Alternatively, the magnetic brush may be moved toward belt 18 to
selectively engage belt 18. In either case, charged toner particles
on the magnetic brush are selectively attracted to the latent image
patterns present on belt 18, developing those image patterns. As
the exposed photoconductor passes the developing station, toner is
attracted to pixel locations of the photoconductor and as a result,
a pattern of toner corresponding to the image to be printed appears
on the photoconductive belt 18, thereby forming a developed image
on the electrostatic image. As known in the art, conductor portions
of development station 35, such as conductive applicator cylinders,
are biased to act as electrodes. The electrodes are connected to a
variable supply voltage, which is regulated a by programmable
controller 40 in response to the LCU 24, there by controlling the
development process.
[0036] Development station 35 may contain a two-component developer
mix including a dry mixture of toner or powder and carrier
particles. Typically the carrier preferably has high coercivity
(hard magnetic) ferrite particles. As an example, the carrier
particles have a volume-weighted diameter of approximately 26.mu..

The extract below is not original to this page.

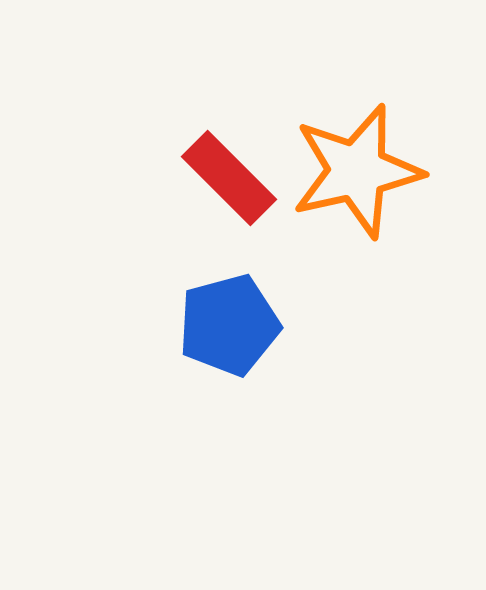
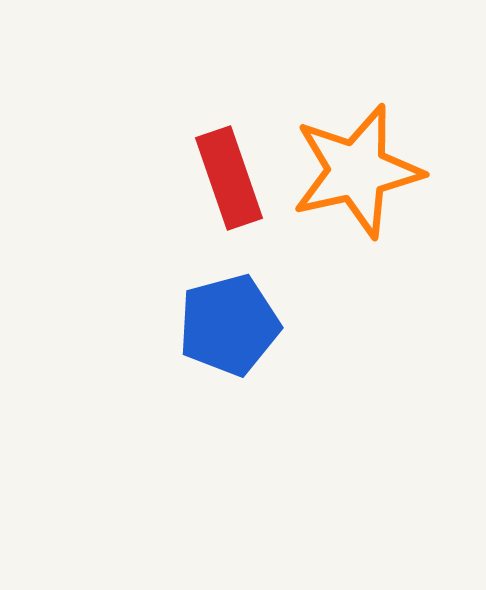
red rectangle: rotated 26 degrees clockwise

The dry toner particles are substantially smaller, on the order of
6.mu. to 15.mu. in volume-weighted diameter. Development station 35
may include an applicator having a magnetic core within a shell,
either of which may be rotatably driven by a motor or other
suitable driving means. Relative rotation of the core and shell
moves the developer through a development zone in the presence of
an electrical field. In the course of development, the toner
selectively electrostatically adheres to photoconductive belt 18 to
develop the electrostatic images thereon and the carrier material
remains at development station 35. As toner is depleted from the
development station due to the development of the electrostatic
image. Additional toner is periodically introduced by a toner
replenisher 42 driven by a replenisher motor 41 into development
station 35 in response to a replenisher motor control 43. The toner
is mixed with the carrier particles to maintain a uniform amount of
development mixture. This development mixture is controlled in
accordance with various development control processes that use
information gathered from various devices, such as one or more
toner concentration monitors 57. Single component developer
stations, as well as conventional liquid toner development
stations, may also be used.
[0037] A transfer station 46 in printing machine 10, including a
programmable voltage controller 46a and roller 46b, moves a
receiver (such as a sheet S) into engagement with photoconductive
belt 18, in registration with a developed image to transfer the
developed image to receive S. Receiver S may be plain or coated
paper, plastic, or another medium capable of being handled by
printer machine 10, such as a sheet, web, roll, or intermediate for
intermediate transfer. Typically, transfer station 46 includes a
charging device for electrostatically biasing movement of the toner
particles from belt 18 to receiver sheet S. In this example, the
biasing device is roller 46b, which engages the back of the
receiver S and which is connected to programmable voltage
controller 46a that operates in a constant current mode during
transfer. Alternatively, an intermediate member may have the image
transferred to it and the image may then be transferred to a
receiver. After transfer of the toner image to a receiver, it is
detacked from belt 18 and transported to fuser station 49 where the
image is fixed onto the receiver, typically by the application of
heat. Alternatively, the image may be fixed to the receiver at the
time of transfer. A fuser entry guide may be implemented between
the transfer station 46 and the fuser station, for example, as
described in U.S. patent application Ser. No. 10/668,416 filed Sep.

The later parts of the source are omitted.